** Problem to solve **
Return each line of the records below that contains the word "Engineering".

** Material for this exercise **
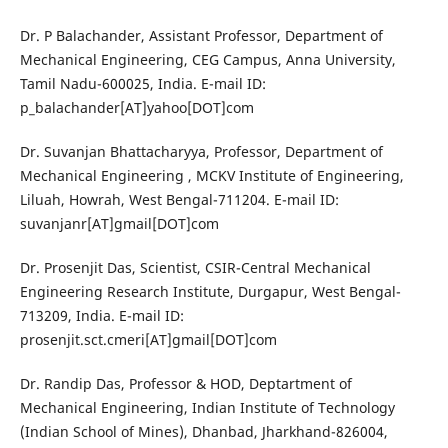
Dr. P Balachander, Assistant Professor, Department of
Mechanical Engineering, CEG Campus, Anna University,
Tamil Nadu-600025, India. E-mail ID:
p_balachander[AT]yahoo[DOT]com
Dr. Suvanjan Bhattacharyya, Professor, Department of
Mechanical Engineering , MCKV Institute of Engineering,
Liluah, Howrah, West Bengal-711204. E-mail ID:
suvanjanr[AT]gmail[DOT]com
Dr. Prosenjit Das, Scientist, CSIR-Central Mechanical
Engineering Research Institute, Durgapur, West Bengal-
713209, India. E-mail ID:
prosenjit.sct.cmeri[AT]gmail[DOT]com
Dr. Randip Das, Professor & HOD, Deptartment of
Mechanical Engineering, Indian Institute of Technology
(Indian School of Mines), Dhanbad, Jharkhand-826004,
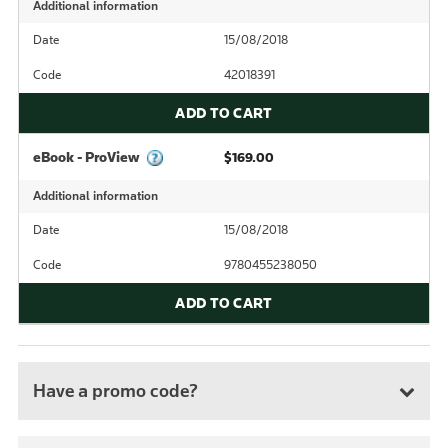
Additional information
Date
15/08/2018
Code
42018391
ADD TO CART
eBook - ProView
$169.00
Additional information
Date
15/08/2018
Code
9780455238050
ADD TO CART
Have a promo code?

** Solution to the problem **
Mechanical Engineering, CEG Campus, Anna University,
Mechanical Engineering , MCKV Institute of Engineering,
Engineering Research Institute, Durgapur, West Bengal-
Mechanical Engineering, Indian Institute of Technology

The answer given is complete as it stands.